September 10, 2010|By Christopher Knight, Los Angeles Times Art Critic On the wall of my mother's den hang two framed 19th century military rosters. One chronicles the Union troops my great-grandfather, a civilian soldier, led during the Civil War. The other lists the 11 battles he fought in — Malvern Hill, Fredericksburg, Gettysburg, Spotsylvania, etc. — from 1862 to 1864. Spotsylvania is where he took a Minié ball to the midsection, a wound that likely would have killed him had it not passed through his leather belt first.
Today his uniform (and the belt) are in a glass case at the Connecticut Valley Historical Museum, just up the street from where he ran a plumbing business. In a small box on my desk I keep a conical, gray-white, three-ring Minié ball that a friend sent from Gettysburg. The bullet is lead, but I'm still always surprised at how heavy it is.
I thought of those rosters, that uniform and the weighty Minié ball when I visited the newly refurbished Oakland Museum of California a few months ago. The madeleine prompting the recollection was a large, seemingly abstract photograph showing scores of concentric circles and pencil-thin arcs of bright light against an ashen ground. The mysterious image, like something concocted by Franz Mesmer to illustrate a spinning Hitchcock vision of vertigo, recalls a cross between a flat target and a deep tunnel.
Titled "Nine Reconnaissance Satellites Over the Sonora Pass," the 2008 photograph is in fact a complex time-lapse work by Oakland artist Trevor Paglen. Sonora Pass is a treacherous High Sierra route south of Carson City, Nev., and north of Yosemite, braved by 19th century Eastern immigrants traveling by wagon to California. Quintessential wilderness, it's the remote spot in which Paglen set up a technically enhanced camera, aimed it at the night sky and recorded a four-hour exposure using only natural light.
In essence, what the camera saw was warfare.
In addition to starlight, the artist captured the light reflected off at least 10 man-made satellites, typically invisible to the casual naked eye, nine of them launched by the United States and Russia as reconnoitering tools during the Cold War. As the Earth turned, concentric circles of reflected light were inscribed by the camera. The swirling picture looks like a target inflected by a sensation of dizziness.
It pulled me up short. Wilderness turns out to be not so remote after all.

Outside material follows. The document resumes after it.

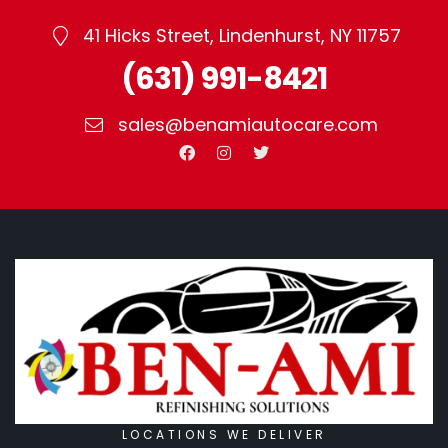
41 Hicks Street, Lindenhurst, NY 11757
(631) 991-8421
sales@benamiautocare.com
LOCATIONS WE DELIVER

It's one thing to see the names of people inscribed on an antique decorated military roster, recognize the scratchy woolen cloth of a soldier's uniform and feel the heft of lead ammunition. It's another to see what Paglen shows us — invisible, untouchable but nonetheless omnipresent conditions of conflict and military action. We are the subject of constant if unseen surveillance from hundreds of miles away, all for wartime purposes that are no doubt still underway.

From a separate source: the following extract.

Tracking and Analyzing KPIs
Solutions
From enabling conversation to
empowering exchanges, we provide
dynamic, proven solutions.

Visually, "Nine Reconnaissance Satellites Over the Sonora Pass" is a photographic echo of the 1935 "Rotoreliefs" made by Marcel Duchamp. In order to parody faith in human vision as the sole avenue to artistic knowledge, the Dada imp made a dozen spinning disks inscribed with circular patterns that, when rotated by a motor, create optical confusion. Paglen's static photograph does too, but in a decidedly less playful, more sinister way. It's included in "Invisible: Covert Operations and Classified Landscapes," his fascinating new book from Aperture, and its emphasis on concealment and invisibility as a photographer's best friend is provocative.
Among the series of Paglen works chronicled in "Invisible" is a suite titled "On Ghosts." Selections were included in the traveling exhibition "The New Normal," which visited the Pomona College Museum of Art in Claremont last year.
Grainy black-and-white ink-jet prints show passports and passport pictures used by CIA agents involved in the 2003 kidnapping of an innocent Muslim cleric, Abu Omar, who was taken to two American military bases and transferred to Egypt, where he said he was tortured. (Last year an Italian court convicted 23 Americans in the illegal rendition.) Paglen's prints are found photographs. Through reproduction, they forfeit traditional artistic claims to originality. Questioning identity is certainly a standard trope in postmodern art theory, but it's given fresh life when the subject is brutal covert military action taken against an ordinary civilian.